According to the research report released by Zhongtai International, although China Water's (00855) water supply operation revenue fell by 1.3% YoY, if the impact of RMB exchange rate fluctuations is excluded, the revenue increased by 4.5% YoY to RMB 3.01 billion under a 2.6% YoY growth in water supply.
According to the research report released by Zhongtai International on Smart Finance, the main reason for the lower-than-expected performance of China Water (00855) was the 1.3% YoY decrease in water supply operation revenue. However, if the impact of RMB exchange rate fluctuations is excluded, the revenue increased by 4.5% YoY to RMB 3.01 billion under a 2.6% YoY growth in water supply. In addition, the performance was also affected by the weak real estate market, cautious expansion of pipeline direct drinking water business, and retreat of non-core businesses. Based on the FY24 performance and outlook, Zhongtai International set the target price for China Water at HKD 6.30, corresponding to 6.5 times FY25 P/E ratio and a 21.9% upside. It maintains a "buy" rating.
Zhongtai International also continued to say that the total revenue of the pipeline direct drinking water business increased by 31.4% YoY to RMB 1.72 billion in FY24 (accounting for 13.4% of the company's total revenue), with growth rate lower than that of FY23's 88.9%. Considering the capital needs and market risks, the bank expects the business to develop at a more reasonable pace.

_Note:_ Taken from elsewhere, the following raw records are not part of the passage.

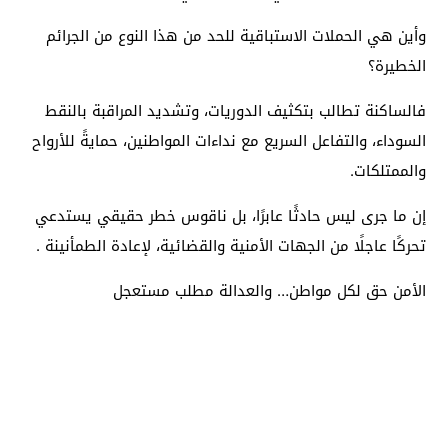
وأين هي الحملات الاستباقية للحد من هذا النوع من الجرائم
الخطيرة؟
فالساكنة تطالب بتكثيف الدوريات، وتشديد المراقبة بالنقط
السوداء، والتفاعل السريع مع نداءات المواطنين، حمايةً للأرواح
والممتلكات.
إن ما جرى ليس حادثًا عابرًا، بل ناقوس خطر حقيقي يستدعي
تحركًا عاجلًا من الجهات الأمنية والقضائية، لإعادة الطمأنينة .
الأمن حق لكل مواطن… والعدالة مطلب مستعجل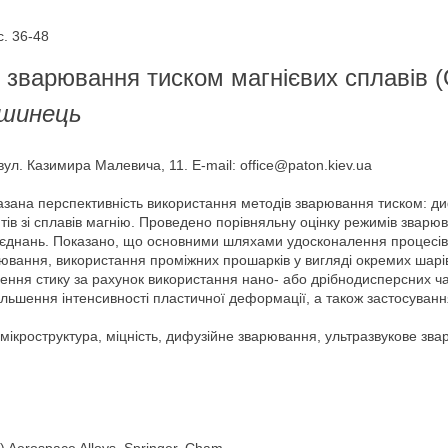
. 36-48
и зварювання тиском магнієвих сплавів 
ушинець
вул. Казимира Малевича, 11. E-mail: office@paton.kiev.ua
оказана перспективність використання методів зварювання тиском: ди
тів зі сплавів магнію. Проведено порівняльну оцінку режимів зварю
єднань. Показано, що основними шляхами удосконалення процесів 
ання, використання проміжних прошарків у вигляді окремих шарів з
нення стику за рахунок використання нано- або дрібнодисперсних ча
льшення інтенсивності пластичної деформації, а також застосування
, мікроструктура, міцність, дифузійне зварювання, ультразвукове з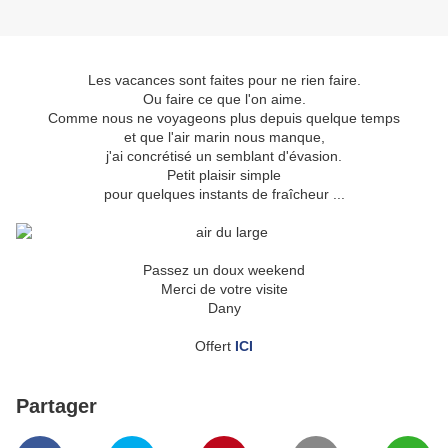
Les vacances sont faites pour ne rien faire.
Ou faire ce que l'on aime.
Comme nous ne voyageons plus depuis quelque temps
et que l'air marin nous manque,
j'ai concrétisé un semblant d'évasion.
Petit plaisir simple
pour quelques instants de fraîcheur ...
Passez un doux weekend
Merci de votre visite
Dany
Offert
ICI
Partager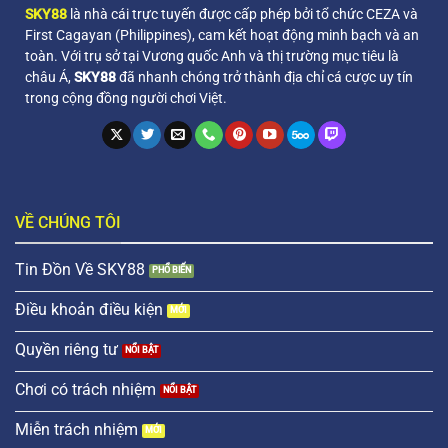
SKY88
là nhà cái trực tuyến được cấp phép bởi tổ chức CEZA và
First Cagayan (Philippines), cam kết hoạt động minh bạch và an
toàn. Với trụ sở tại Vương quốc Anh và thị trường mục tiêu là
châu Á,
SKY88
đã nhanh chóng trở thành địa chỉ cá cược uy tín
trong cộng đồng người chơi Việt.
VỀ CHÚNG TÔI
Tin Đồn Về SKY88
Điều khoản điều kiện
Quyền riêng tư
Chơi có trách nhiệm
Miễn trách nhiệm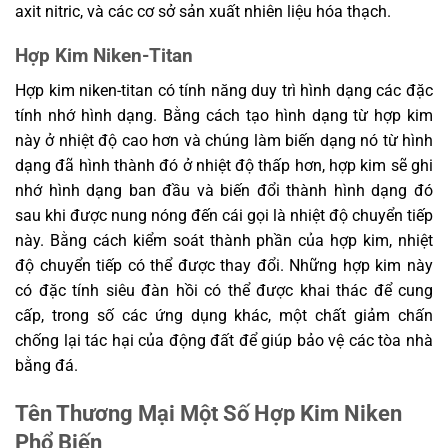
axit nitric, và các cơ sở sản xuất nhiên liệu hóa thạch.
Hợp Kim Niken-Titan
Hợp kim niken-titan có tính năng duy trì hình dạng các đặc
tính nhớ hình dạng. Bằng cách tạo hình dạng từ hợp kim
này ở nhiệt độ cao hơn và chúng làm biến dạng nó từ hình
dạng đã hình thành đó ở nhiệt độ thấp hơn, hợp kim sẽ ghi
nhớ hình dạng ban đầu và biến đổi thành hình dạng đó
sau khi được nung nóng đến cái gọi là nhiệt độ chuyển tiếp
này. Bằng cách kiểm soát thành phần của hợp kim, nhiệt
độ chuyển tiếp có thể được thay đổi. Những hợp kim này
có đặc tính siêu đàn hồi có thể được khai thác để cung
cấp, trong số các ứng dụng khác, một chất giảm chấn
chống lại tác hại của động đất để giúp bảo vệ các tòa nhà
bằng đá.
Tên Thương Mại Một Số Hợp Kim Niken
Phổ Biến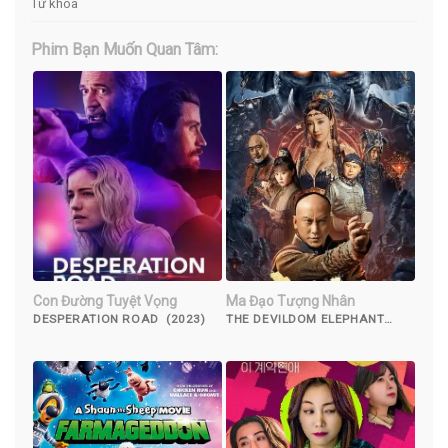
Từ khóa
Phim Bạn Muốn Quan Tâm:
Con Đường Tuyệt Vọng
Ma Đạo Tượng Nhân
DESPERATION ROAD (2023)
THE DEVILDOM ELEPHANT
MAN (2023)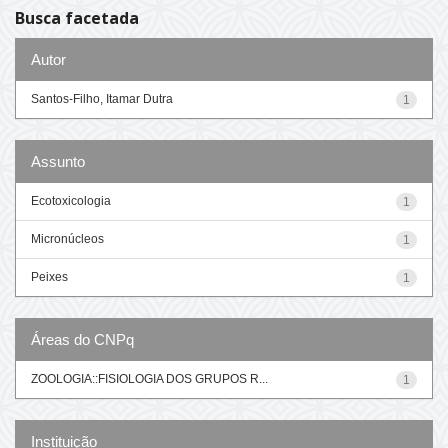
Busca facetada
Autor
Santos-Filho, Itamar Dutra
1
Assunto
Ecotoxicologia
1
Micronúcleos
1
Peixes
1
Áreas do CNPq
ZOOLOGIA::FISIOLOGIA DOS GRUPOS R...
1
Instituição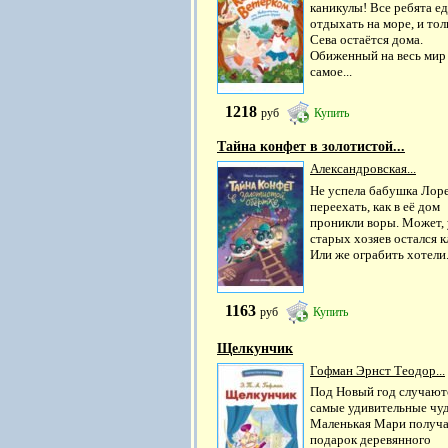
каникулы! Все ребята е
отдыхать на море, и тол
Сева остаётся дома.
Обиженный на весь мир 
самое...
1218
руб
Купить
Тайна конфет в золотистой...
Александровская...
He успела бабушка Лор
переехать, как в её дом
проникли воры. Может, 
старых хозяев остался 
Или же ограбить хотели.
1163
руб
Купить
Щелкунчик
Гофман Эрнст Теодор...
Под Новый год случают
самые удивительные чуд
Маленькая Мари получа
подарок деревянного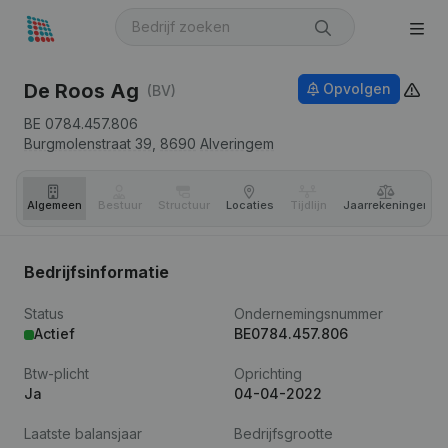
De Roos Ag
Opvolgen
(BV)
BE 0784.457.806
Burgmolenstraat 39,
8690
Alveringem
Algemeen
Bestuur
Structuur
Locaties
Tijdlijn
Jaar­rekeningen
Bedrijfsinformatie
Status
Ondernemingsnummer
Actief
BE0784.457.806
Btw-plicht
Oprichting
Ja
04-04-2022
Laatste balansjaar
Bedrijfsgrootte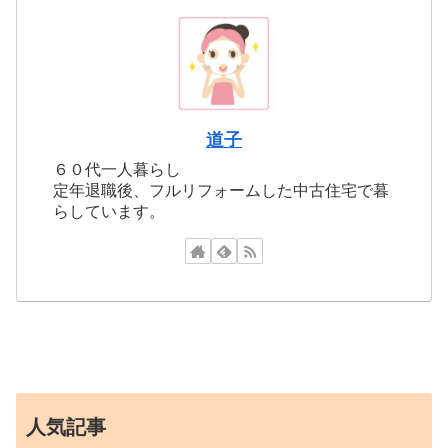
道子
６０代一人暮らし
定年退職後、フルリフォームした中古住宅で暮
らしています。
人気記事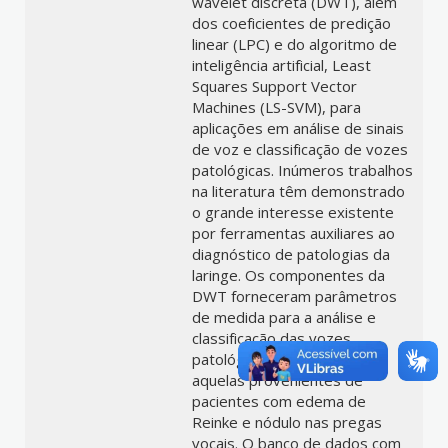
wavelet discreta (DWT), além
dos coeficientes de predição
linear (LPC) e do algoritmo de
inteligência artificial, Least
Squares Support Vector
Machines (LS-SVM), para
aplicações em análise de sinais
de voz e classificação de vozes
patológicas. Inúmeros trabalhos
na literatura têm demonstrado
o grande interesse existente
por ferramentas auxiliares ao
diagnóstico de patologias da
laringe. Os componentes da
DWT forneceram parâmetros
de medida para a análise e
classificação das vozes
patológicas, principalmente
aquelas provenientes de
pacientes com edema de
Reinke e nódulo nas pregas
vocais. O banco de dados com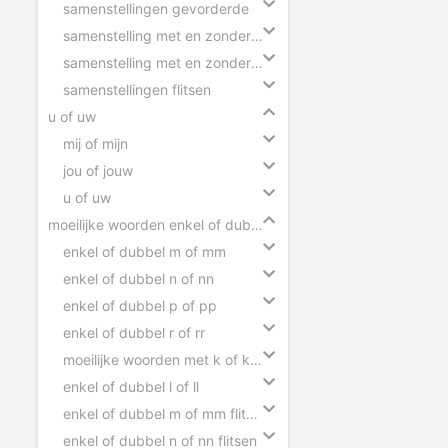
samenstellingen gevorderde
samenstelling met en zonder tussen-s
samenstelling met en zonder koppelteken
samenstellingen flitsen
u of uw
mij of mijn
jou of jouw
u of uw
moeilijke woorden enkel of dubbel
enkel of dubbel m of mm
enkel of dubbel n of nn
enkel of dubbel p of pp
enkel of dubbel r of rr
moeilijke woorden met k of kk flitsen
enkel of dubbel l of ll
enkel of dubbel m of mm flitsen
enkel of dubbel n of nn flitsen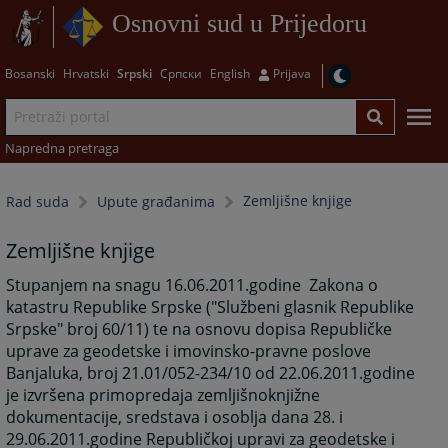
Osnovni sud u Prijedoru
Bosanski
Hrvatski
Srpski
Српски
English
Prijava
Napredna pretraga
Zemljišne knjige
Rad suda
Upute građanima
Zemljišne knjige
Stupanjem na snagu 16.06.2011.godine Zakona o
katastru Republike Srpske ("Službeni glasnik Republike
Srpske" broj 60/11) te na osnovu dopisa Republičke
uprave za geodetske i imovinsko-pravne poslove
Banjaluka, broj 21.01/052-234/10 od 22.06.2011.godine
je izvršena primopredaja zemljišnoknjižne
dokumentacije, sredstava i osoblja dana 28. i
29.06.2011.godine Republičkoj upravi za geodetske i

In addition, four projects of China Water received price increases in FY24, with half in water supply and half in sewage treatment. Among them, two water supply projects are located in Hanchuan, Hubei and Huaihua, Hunan, with a combined operating capacity of 65,000 tons/day, accounting for only 0.1% of the company's total water supply capacity. However, the company indicated that more than 20 water supply projects have initiated price adjustment applications pending government review, accounting for about one third of the company's total water supply capacity. If all price adjustment applications are approved, the bank expects that it will be fully reflected no earlier than FY26.